Le thème de la mère absente revient souvent dans vos films, notamment dans Maman est chez le coiffeur...

«C’est quelque chose qui vient de mon enfance. J’ai vécu dans un orphelinat [en Suisse] jusqu’à l’âge de trois ans, même si j’avais encore un père et une mère. Ce sont mes vrais parents qui sont venus me chercher à trois ans. Ensuite, à la maison, ma mère travaillait beaucoup et était donc toujours absente. Elle n’avait pas le choix, parce c’est elle qui ramenait l’argent à la maison. Ce n’est pas un reproche, mais ç’a été vécu par moi comme un très grand vide.»


Vous avez souvent travaillé avec des jeunes actrices qui n’avaient pas ou peu d’expérience à l’écran. On pense notamment à Karine Vanasse dans Emporte-moi...

«J’ai toujours aimé travailler avec les jeunes parce qu’il y a, en eux, une malléabilité et une innocence qui sont extraordinaires. C’est ça qui est tellement frappant avec Karine dans Emporte-moi. Elle est tellement à fleur de peau. Tu la vois rougir, tu vois sa peau changer. En prenant de l’expérience, les acteurs acquièrent une certaine maîtrise. Mais moi, j’aime bien quand ce n’est pas totalement maîtrisé.»


En 2004, vous avez réalisé Le papillon bleu, une production internationale ambitieuse mettant en vedette William Hurt. Quelle place occupe ce film dans votre cœur?

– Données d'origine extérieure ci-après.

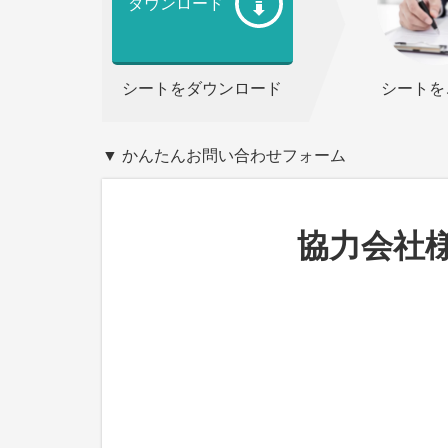
ダウンロード
シートをダウンロード
シートを
▼ かんたんお問い合わせフォーム
協力会社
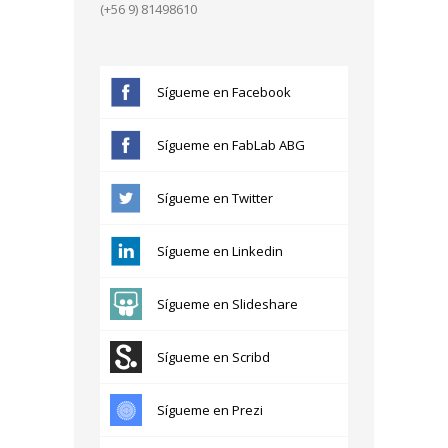
(+56 9) 81498610
Sígueme en Facebook
Sígueme en FabLab ABG
Sígueme en Twitter
Sígueme en Linkedin
Sígueme en Slideshare
Sígueme en Scribd
Sígueme en Prezi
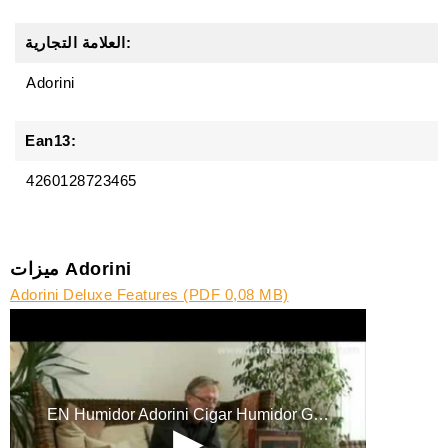
العلامة التجارية:
Adorini
Ean13:
4260128723465
ميزات Adorini
Adorini Deluxe Features (PDF 0,08 MB)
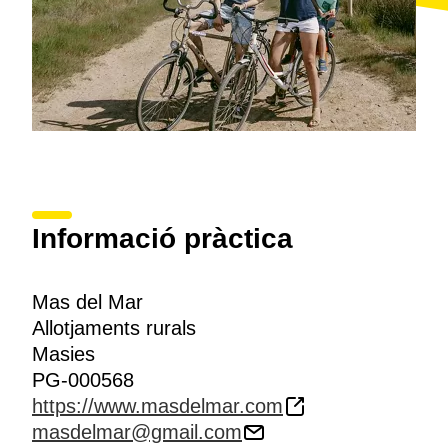
Informació pràctica
Mas del Mar
Allotjaments rurals
Masies
PG-000568
https://www.masdelmar.com
masdelmar@gmail.com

«J’ai fait ce film beaucoup pour ma fille. Elle avait six ans au moment du tournage. Je l’ai élevée seule et elle me voyait partir travailler sans savoir vraiment ce que je faisais comme métier. Je lui ai dit : cette fois-ci, tu vas venir sur le plateau. Elle a été présente pendant tout le tournage au Costa Rica et ça lui a permis de comprendre ce que je faisais. Ensuite, quand j’arrivais à la maison avec différents montages du film, elle me disait : ah, maman, tu as supprimé telle scène, moi, je l’aimais bien. C’est vraiment un film que j’ai fait pour ma fille et ses amies.»


La rétrospective Léa Pool est présentée du 17 au 31 mai à la Cinémathèque québécoise.